Here we all are, waiting for the next inevitable stage of the euro’s death cycle, and the whole continent has gone quiet. Perhaps, even in these extreme conditions, Europe’s traditional ability to take a long summer break trumps all other considerations.
It seems unlikely that the Greeks are entirely relaxed about their own predicament, with the international organisations that control their country’s finances tightening the vice by starving hospitals of vital drugs and other supplies, but the foreign press has grown bored with this story almost immediately after briefly noticing it. With Greece successfully reduced to the economic status of Burkina Faso, attention has turned to Spain, the sovereign debt market being the battleground.
Despite the promise of massive assistance to the nation’s banks, which is no doubt expected to find its way into their government’s bonds, the yield on the 10 year variety is stuck in the high sixes, just below the supposed panic level. This is of course an entirely corrupted market – as we wrote recently, it is difficult nowadays to find one that is not – since following the Greek restructuring debacle all genuine investors are presumably long gone, and speculators hoping to profit from shorting these instruments will find the process strewn with technical difficulties. All the same, we do not see how the present support program can do any more than put off the inevitable, but perhaps hand-to-hand combat really will be deferred until August is over.
The English speaking world does not appear to be put off so easily from pursuing its immediate business, and the Libor scandal continues apace.

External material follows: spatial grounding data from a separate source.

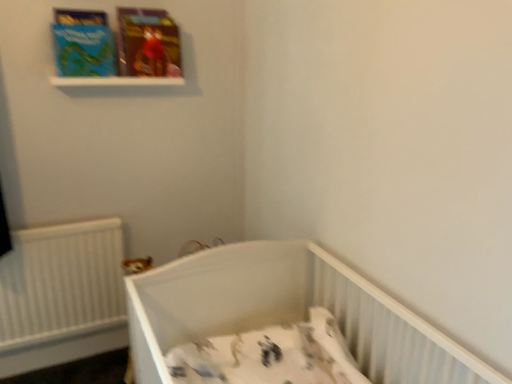 Question: Is white plastic balustrade at upper center smaller than white plastic crib at lower center?

Choices:
 (A) yes
 (B) no

Answer: (A)

Question: Is white plastic balustrade at upper center positioned with its back to white plastic crib at lower center?

Choices:
 (A) yes
 (B) no

Answer: (B)

Question: From a real-world perspective, is white plastic balustrade at upper center beneath white plastic crib at lower center?

Choices:
 (A) yes
 (B) no

Answer: (B)

Question: Is white plastic balustrade at upper center far from white plastic crib at lower center?

Choices:
 (A) yes
 (B) no

Answer: (A)

Question: Can you confirm if white plastic balustrade at upper center is bigger than white plastic crib at lower center?

Choices:
 (A) yes
 (B) no

Answer: (B)

Question: Does white plastic balustrade at upper center have a greater height compared to white plastic crib at lower center?

Choices:
 (A) no
 (B) yes

Answer: (A)

Question: Can you confirm if white plastic balustrade at upper center is thinner than matte blue paperback book at upper left, which is counted as the 2th paperback book, starting from the right?

Choices:
 (A) no
 (B) yes

Answer: (A)

Question: Is matte blue paperback book at upper left, which is counted as the 1th paperback book, starting from the left, at the back of white plastic balustrade at upper center?

Choices:
 (A) no
 (B) yes

Answer: (A)

Question: Does white plastic balustrade at upper center have a smaller size compared to matte blue paperback book at upper left, which is counted as the 1th paperback book, starting from the left?

Choices:
 (A) no
 (B) yes

Answer: (B)

Question: Does white plastic balustrade at upper center have a lesser height compared to matte blue paperback book at upper left, which is counted as the 2th paperback book, starting from the right?

Choices:
 (A) yes
 (B) no

Answer: (A)

Question: From a real-world perspective, is white plastic balustrade at upper center on matte blue paperback book at upper left, which is counted as the 1th paperback book, starting from the left?

Choices:
 (A) no
 (B) yes

Answer: (A)

Question: Is white plastic balustrade at upper center closer to camera compared to matte blue paperback book at upper left, which is counted as the 2th paperback book, starting from the right?

Choices:
 (A) yes
 (B) no

Answer: (B)

Question: Are matte cardboard book at upper left, the 2th paperback book when ordered from left to right, and matte blue paperback book at upper left, which is counted as the 1th paperback book, starting from the left, located far from each other?

Choices:
 (A) no
 (B) yes

Answer: (A) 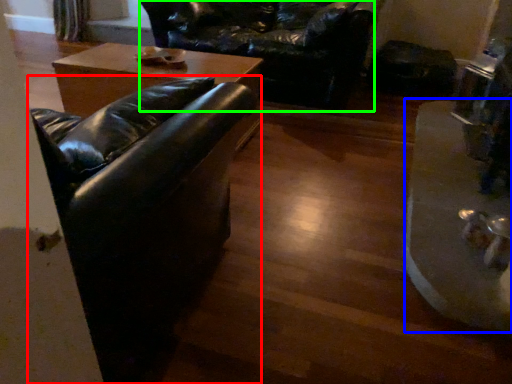 Question: Based on their relative distances, which object is nearer to studio couch (highlighted by a red box)? Choose from wide (highlighted by a blue box) and swivel chair (highlighted by a green box).

Choices:
 (A) wide
 (B) swivel chair

Answer: (A)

This week’s developments have been quite disappointing for those who had hoped that the players in this extraordinary affair might be divided into good and bad actors, with the former taking us forward into a better world and the latter mildly chastised. It is increasingly difficult to discern anyone who has not sinned in some way, at least by omission, and even their relative degrees of guilt are looking blurred.

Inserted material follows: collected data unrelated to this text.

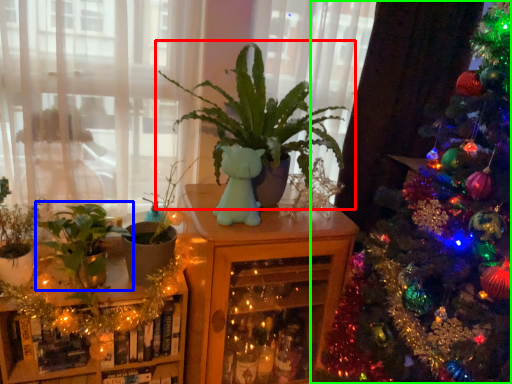 Question: Which is farther away from houseplant (highlighted by a red box)? houseplant (highlighted by a blue box) or christmas tree (highlighted by a green box)?

Choices:
 (A) houseplant
 (B) christmas tree

Answer: (A) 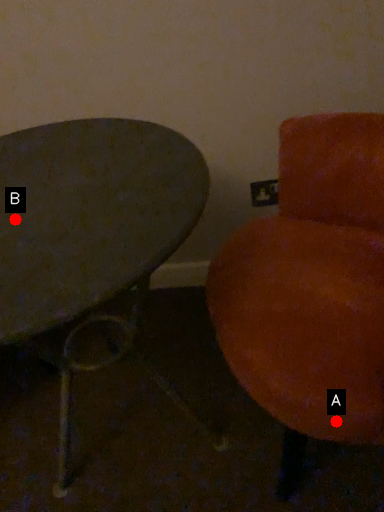 Question: Two points are circled on the image, labeled by A and B beside each circle. Which point appears closest to the camera in this image?

Choices:
 (A) A is closer
 (B) B is closer

Answer: (B) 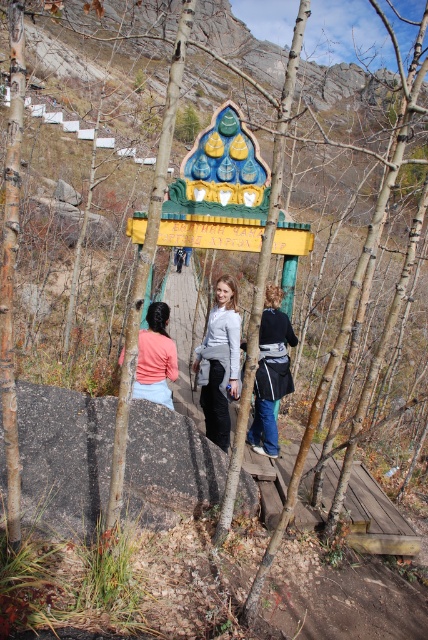 You are standing at the midpoint of the wooden bridge and see two points marked on the bridge. The first point is at coordinates point [101,440] and the second point is at point [172,317]. If you were to walk towards the first point, would you be moving towards the front or the back of the bridge?

Since point [101,440] is in front of point [172,317], walking towards the first point would mean moving towards the front of the bridge.

You are standing on the wooden bridge and want to walk towards the midpoint structure. Which point, point [264,337] or point [183,388], is closer to you as you start walking towards the structure?

Point [264,337] is closer to the camera than point [183,388], so it is closer to you as you start walking towards the midpoint structure.

You are standing on the wooden bridge and notice two items of clothing at the center. Which one is positioned higher between the matte pink fabric at center and the matte pink sweater at center?

The matte pink fabric at center is located above the matte pink sweater at center, so it is positioned higher. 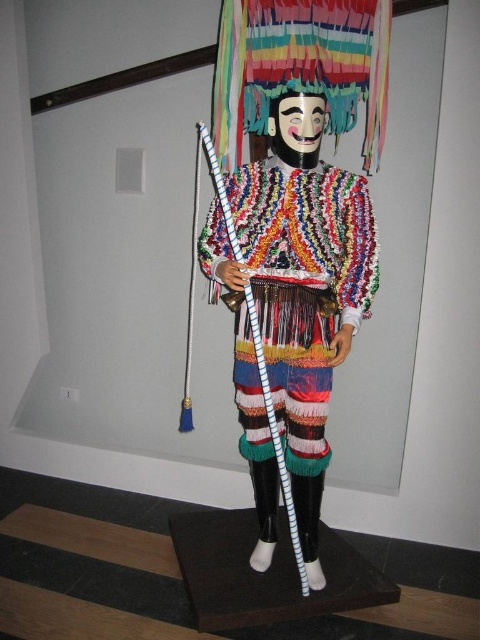 Who is more forward, (328, 216) or (267, 186)?

Positioned in front is point (328, 216).

Find the location of a particular element. Image resolution: width=480 pixels, height=640 pixels. knitted/multicolored figure at center is located at coordinates (294, 228). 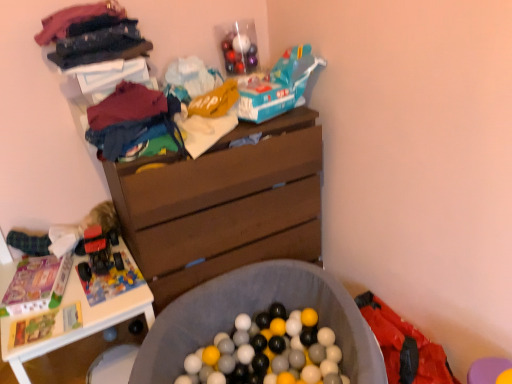 In order to click on shiny red plastic toy car at left, which is the 2th toy car from right to left in this screenshot , I will do `click(99, 253)`.

Describe the element at coordinates (404, 346) in the screenshot. I see `red fabric underclothes at lower right` at that location.

This screenshot has width=512, height=384. Describe the element at coordinates (130, 118) in the screenshot. I see `matte cotton t-shirt at upper left, the 1th clothing positioned from the bottom` at that location.

The image size is (512, 384). Find the location of `velvet-like fabric at upper left, which appears as the second clothing when ordered from the bottom`. velvet-like fabric at upper left, which appears as the second clothing when ordered from the bottom is located at coordinates (75, 19).

Describe the element at coordinates (257, 311) in the screenshot. I see `soft gray fabric ball pit at center` at that location.

Where is `brown wood chest of drawers at center`? brown wood chest of drawers at center is located at coordinates (223, 205).

What is the approximate width of white plastic table at lower left?

white plastic table at lower left is 23.99 inches wide.

Locate an element on the screen. Image resolution: width=512 pixels, height=384 pixels. white plastic table at lower left is located at coordinates (84, 322).

Locate an element on the screen. Image resolution: width=512 pixels, height=384 pixels. shiny red plastic toy car at left, which is the 2th toy car in top-to-bottom order is located at coordinates (99, 253).

Can you confirm if velvet-like fabric at upper left, the first clothing from the top, is positioned to the left of red fabric underclothes at lower right?

Yes, velvet-like fabric at upper left, the first clothing from the top, is to the left of red fabric underclothes at lower right.

Considering their positions, is velvet-like fabric at upper left, which appears as the second clothing when ordered from the bottom, located in front of or behind red fabric underclothes at lower right?

Clearly, velvet-like fabric at upper left, which appears as the second clothing when ordered from the bottom, is behind red fabric underclothes at lower right.

The height and width of the screenshot is (384, 512). Identify the location of clothing that is the 2nd object to the left of the red fabric underclothes at lower right, starting at the anchor. (75, 19).

In the scene shown: Could you measure the distance between shiny red plastic toy car at left, the first toy car ordered from the bottom, and brown wood chest of drawers at center?

A distance of 20.56 inches exists between shiny red plastic toy car at left, the first toy car ordered from the bottom, and brown wood chest of drawers at center.

In the scene shown: Would you say shiny red plastic toy car at left, which ranks as the first toy car in left-to-right order, contains brown wood chest of drawers at center?

No.

Is there a large distance between shiny red plastic toy car at left, the first toy car ordered from the bottom, and brown wood chest of drawers at center?

No, there isn't a large distance between shiny red plastic toy car at left, the first toy car ordered from the bottom, and brown wood chest of drawers at center.

Does point (86, 269) come farther from viewer compared to point (181, 288)?

Yes, it is behind point (181, 288).

Is white plastic table at lower left further to the viewer compared to velvet-like fabric at upper left, which appears as the second clothing when ordered from the bottom?

Yes, white plastic table at lower left is further from the camera.

From a real-world perspective, who is located higher, white plastic table at lower left or velvet-like fabric at upper left, which appears as the second clothing when ordered from the bottom?

velvet-like fabric at upper left, which appears as the second clothing when ordered from the bottom.

Who is smaller, white plastic table at lower left or velvet-like fabric at upper left, the first clothing from the top?

With smaller size is velvet-like fabric at upper left, the first clothing from the top.

At what (x,y) coordinates should I click in order to perform the action: click on clothing that is the 1st one when counting forward from the teal plastic toy car at upper center, placed as the first toy car when sorted from top to bottom. Please return your answer as a coordinate pair (x, y). The image size is (512, 384). Looking at the image, I should click on (75, 19).

Based on the photo, from the image's perspective, which is above, teal plastic toy car at upper center, arranged as the 1th toy car when viewed from the right, or velvet-like fabric at upper left, which appears as the second clothing when ordered from the bottom?

velvet-like fabric at upper left, which appears as the second clothing when ordered from the bottom, from the image's perspective.

From a real-world perspective, is teal plastic toy car at upper center, the second toy car ordered from the bottom, below velvet-like fabric at upper left, which appears as the second clothing when ordered from the bottom?

Yes, from a real-world perspective, teal plastic toy car at upper center, the second toy car ordered from the bottom, is below velvet-like fabric at upper left, which appears as the second clothing when ordered from the bottom.

Is velvet-like fabric at upper left, the first clothing from the top, a part of teal plastic toy car at upper center, arranged as the 1th toy car when viewed from the right?

Actually, velvet-like fabric at upper left, the first clothing from the top, is outside teal plastic toy car at upper center, arranged as the 1th toy car when viewed from the right.

Is teal plastic toy car at upper center, the second toy car ordered from the bottom, oriented away from shiny red plastic toy car at left, which is the 2th toy car in top-to-bottom order?

That's not correct — teal plastic toy car at upper center, the second toy car ordered from the bottom, is not looking away from shiny red plastic toy car at left, which is the 2th toy car in top-to-bottom order.

Is teal plastic toy car at upper center, arranged as the 2th toy car when viewed from the left, located outside shiny red plastic toy car at left, the first toy car ordered from the bottom?

Yes, teal plastic toy car at upper center, arranged as the 2th toy car when viewed from the left, is outside of shiny red plastic toy car at left, the first toy car ordered from the bottom.

Between teal plastic toy car at upper center, arranged as the 1th toy car when viewed from the right, and shiny red plastic toy car at left, which is the 2th toy car in top-to-bottom order, which one has larger size?

teal plastic toy car at upper center, arranged as the 1th toy car when viewed from the right, is bigger.

At what (x,y) coordinates should I click in order to perform the action: click on toy car beneath the teal plastic toy car at upper center, arranged as the 2th toy car when viewed from the left (from a real-world perspective). Please return your answer as a coordinate pair (x, y). Looking at the image, I should click on (99, 253).

How many degrees apart are the facing directions of white plastic table at lower left and teal plastic toy car at upper center, arranged as the 1th toy car when viewed from the right?

19.3 degrees separate the facing orientations of white plastic table at lower left and teal plastic toy car at upper center, arranged as the 1th toy car when viewed from the right.

From a real-world perspective, is white plastic table at lower left positioned under teal plastic toy car at upper center, the second toy car ordered from the bottom, based on gravity?

Yes, from a real-world perspective, white plastic table at lower left is below teal plastic toy car at upper center, the second toy car ordered from the bottom.

From the image's perspective, is white plastic table at lower left located above teal plastic toy car at upper center, placed as the first toy car when sorted from top to bottom?

No, from the image's perspective, white plastic table at lower left is not on top of teal plastic toy car at upper center, placed as the first toy car when sorted from top to bottom.

Is white plastic table at lower left looking in the opposite direction of teal plastic toy car at upper center, arranged as the 2th toy car when viewed from the left?

No, teal plastic toy car at upper center, arranged as the 2th toy car when viewed from the left, is not at the back of white plastic table at lower left.

Which object is further away from the camera, brown wood chest of drawers at center or matte cotton t-shirt at upper left, which ranks as the 2th clothing in top-to-bottom order?

brown wood chest of drawers at center is more distant.

Is point (191, 168) closer to viewer compared to point (130, 122)?

That is False.

Is brown wood chest of drawers at center oriented towards matte cotton t-shirt at upper left, which ranks as the 2th clothing in top-to-bottom order?

No, brown wood chest of drawers at center is not turned towards matte cotton t-shirt at upper left, which ranks as the 2th clothing in top-to-bottom order.

Is brown wood chest of drawers at center not within matte cotton t-shirt at upper left, which ranks as the 2th clothing in top-to-bottom order?

brown wood chest of drawers at center lies outside matte cotton t-shirt at upper left, which ranks as the 2th clothing in top-to-bottom order,'s area.

Find the location of a particular element. clothing that is the 2nd one when counting leftward from the red fabric underclothes at lower right is located at coordinates click(75, 19).

The width and height of the screenshot is (512, 384). In the image, there is a shiny red plastic toy car at left, which is the 2th toy car from right to left. In order to click on the chest of drawers above it (from the image's perspective) in this screenshot , I will do `click(223, 205)`.

Estimate the real-world distances between objects in this image. Which object is closer to velvet-like fabric at upper left, the first clothing from the top, red fabric underclothes at lower right or matte cotton t-shirt at upper left, which ranks as the 2th clothing in top-to-bottom order?

matte cotton t-shirt at upper left, which ranks as the 2th clothing in top-to-bottom order.

From the image, which object appears to be farther from white plastic table at lower left, brown wood chest of drawers at center or teal plastic toy car at upper center, the second toy car ordered from the bottom?

Among the two, teal plastic toy car at upper center, the second toy car ordered from the bottom, is located further to white plastic table at lower left.

Which object lies further to the anchor point shiny red plastic toy car at left, the first toy car ordered from the bottom, velvet-like fabric at upper left, the first clothing from the top, or white plastic table at lower left?

velvet-like fabric at upper left, the first clothing from the top, is further to shiny red plastic toy car at left, the first toy car ordered from the bottom.

From the picture: Which object lies further to the anchor point shiny red plastic toy car at left, which is the 2th toy car in top-to-bottom order, teal plastic toy car at upper center, arranged as the 2th toy car when viewed from the left, or white plastic table at lower left?

Among the two, teal plastic toy car at upper center, arranged as the 2th toy car when viewed from the left, is located further to shiny red plastic toy car at left, which is the 2th toy car in top-to-bottom order.

When comparing their distances from matte cotton t-shirt at upper left, the 1th clothing positioned from the bottom, does velvet-like fabric at upper left, which appears as the second clothing when ordered from the bottom, or soft gray fabric ball pit at center seem further?

soft gray fabric ball pit at center is positioned further to the anchor matte cotton t-shirt at upper left, the 1th clothing positioned from the bottom.

Based on their spatial positions, is soft gray fabric ball pit at center or velvet-like fabric at upper left, the first clothing from the top, further from matte cotton t-shirt at upper left, which ranks as the 2th clothing in top-to-bottom order?

Among the two, soft gray fabric ball pit at center is located further to matte cotton t-shirt at upper left, which ranks as the 2th clothing in top-to-bottom order.

Consider the image. Looking at the image, which one is located closer to shiny red plastic toy car at left, which is the 2th toy car from right to left, white plastic table at lower left or soft gray fabric ball pit at center?

white plastic table at lower left.

Based on their spatial positions, is matte cotton t-shirt at upper left, which ranks as the 2th clothing in top-to-bottom order, or teal plastic toy car at upper center, placed as the first toy car when sorted from top to bottom, closer to white plastic table at lower left?

matte cotton t-shirt at upper left, which ranks as the 2th clothing in top-to-bottom order, is positioned closer to the anchor white plastic table at lower left.

Where is `clothing between velvet-like fabric at upper left, the first clothing from the top, and soft gray fabric ball pit at center in the up-down direction`? Image resolution: width=512 pixels, height=384 pixels. clothing between velvet-like fabric at upper left, the first clothing from the top, and soft gray fabric ball pit at center in the up-down direction is located at coordinates (130, 118).

Identify the location of the chest of drawers that lies between teal plastic toy car at upper center, arranged as the 1th toy car when viewed from the right, and red fabric underclothes at lower right from top to bottom. This screenshot has height=384, width=512. (223, 205).

The image size is (512, 384). I want to click on chest of drawers between matte cotton t-shirt at upper left, which ranks as the 2th clothing in top-to-bottom order, and red fabric underclothes at lower right from left to right, so click(x=223, y=205).

Identify the location of the chest of drawers located between white plastic table at lower left and soft gray fabric ball pit at center in the left-right direction. (223, 205).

We have previously expressed our belief that Paul Tucker, deputy governor of the Bank of England, represented the acceptable face of central banking, and with this our hopes that he would next year succeed Mervyn King as Governor. These seem likely to be disappointed, following revelations which came to a head during his disastrous appearance in Westminster before the influential Treasury Select Committee. Probably most of its members would not have minded giving him a relatively easy ride, but testimony the previous week from Bob Diamond, the highly aggrieved ex-CEO of Barclays Bank, made this impossible. At the centre of the evidence for the prosecution was a 2008 phone call between the two men in they discussed the evidently implausible information being submitted by banks relating to the rates at which they could borrow in the interbank market. Their recollection differed, and on the basis that Tucker is a fundamentally honest man and Diamond is, well, Bob Diamond, we knew whom we wanted to believe. Imagine our discomfiture as we confess that it is the Barclays man whose interpretation appears the more plausible. We hope that the deputy governor will retain a place in the regulation of UK financial services, where he has valuable skills, but his gubernatorial prospects must be slim.
Further revelations, in the form of emails from across the Atlantic, also make unpleasant reading for anyone hoping to find any merit in the way things have been done in London. It turns out that such dyed-in-the-wool bankers’ apologists as Tim Geithner and William Dudley had noticed the problem long ago ( although they did not pursue it with much enthusiasm ) and had asked their London counterparts what they intended to do. The reply, directly from Mervyn King, was to pass on their concerns to the banks who were submitting the dodgy data. This was of course symptomatic of the “light touch” regulation so favoured by the Labour administrations of Blair and Brown, and maintained with full vigour by Cameron and Osborne. It makes you wonder whether anyone who has been involved in any way with the process of bank regulation in London must be disqualified from consideration for the top job.
We are not taken with the fashionable idea that an American should be drafted in – after all, it cannot be forgotten that the whole disaster started with, even if it was not entirely caused by, the subprime problems in which the US regulators were remiss, and even complicit. The UK is not Greece, and it should be possible to find a British national who can fill the role. However, it might be worth placing a small wager on a candidate with no experience of any form of banking, and Gus O’Donnell, until recently the head of the Civil Service, is believed to be interested. Everyone agrees that he is formidably clever, and could probably master this new subject in the space of a year. The problem we foresee is that he also suffers from no lack of self-confidence, and probably believes that he could do it in a week.